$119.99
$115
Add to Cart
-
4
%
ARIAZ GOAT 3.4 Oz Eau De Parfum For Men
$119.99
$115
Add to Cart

__________________________________________________

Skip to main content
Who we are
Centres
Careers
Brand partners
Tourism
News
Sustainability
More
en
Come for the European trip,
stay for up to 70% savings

__________________________________________________

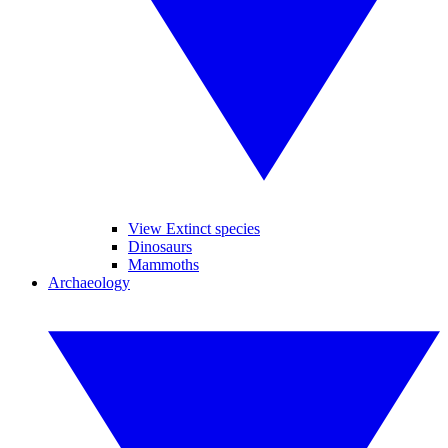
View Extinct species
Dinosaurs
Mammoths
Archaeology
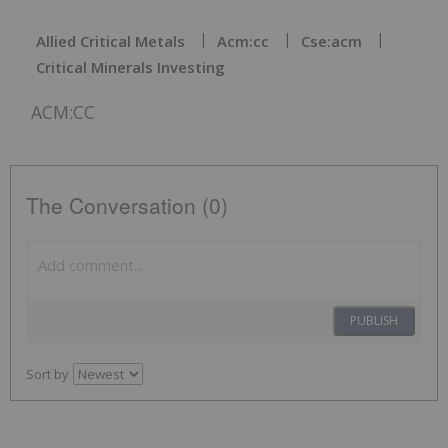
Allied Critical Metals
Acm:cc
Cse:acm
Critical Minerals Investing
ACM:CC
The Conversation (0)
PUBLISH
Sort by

__________________________________________________

Lines holding the word "Critical" are the answer; copy every one from the records above.

Allied Critical Metals
Critical Minerals Investing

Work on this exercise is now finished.